Bryter wrote:Reminded me of something UG Krishnamurti said (not to be confused with Jiddu Krishnamurti!) [REFER.]It is the body which is immortal. It only changes its form after clinical death, remaining within the flow of life in new shapes. The body is not concerned with “the afterlife” or any kind of permanency. It struggles to survive and multiply NOW. The fictitious “beyond”, created by thought out of fear, is really the demand for more of the same, in modified form. This demand for repetition of the same thing over and over again is the demand for permanence. Such permanence is foreign to the body. Thought’s demand for permanence is choking the body and distorting perception. Thought sees itself as not just the protector of its own continuity, but also of the body’s continuity. Both are utterly false.

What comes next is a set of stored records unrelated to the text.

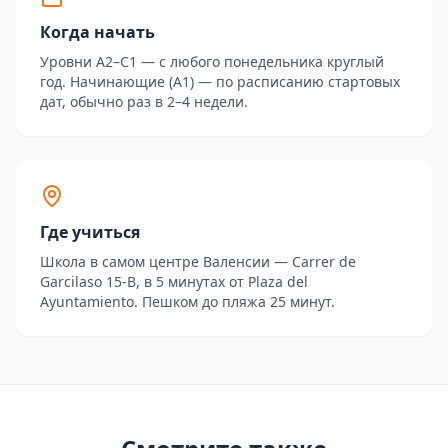
Когда начать
Уровни A2–C1 — с любого понедельника круглый
год. Начинающие (A1) — по расписанию стартовых
дат, обычно раз в 2–4 недели.
Где учиться
Школа в самом центре Валенсии — Carrer de
Garcilaso 15-B, в 5 минутах от Plaza del
Ayuntamiento. Пешком до пляжа 25 минут.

- From http://www.seekeraftertruth.com/ug-krishnamurti-the-certainty-that-blasts-everything
born 1904, German-born author, art and film theorist, perceptual psychologist, Rudolf Arnheim wrote:Nothing is more humbling than to look with a strong magnifying glass at an insect so tiny that the naked eye sees only the barest speck, and to discover that nevertheless it is sculpted and articulated and striped with the same care and imagination as a zebra. Apparently it does not occur to nature whether or not a creature is within our range of vision, and the suspicion arises that even the zebra was not designed for our benefit. [REFER.]
Allegro wrote:.
The three quotes directly above have been stacked here for reference, and I've added a fourth at the bottom. The quotes are not the entirety of—but point to—my personal cosmology, the persistence of which is, as you might understand, being unconcealed right in front of my nose, right here at RI.
~ A.
<snip>born 1904, German-born author, art and film theorist, perceptual psychologist, Rudolf Arnheim wrote:Nothing is more humbling than to look with a strong magnifying glass at an insect so tiny that the naked eye sees only the barest speck, and to discover that nevertheless it is sculpted and articulated and striped with the same care and imagination as a zebra. Apparently it does not occur to nature whether or not a creature is within our range of vision, and the suspicion arises that even the zebra was not designed for our benefit. [REFER.]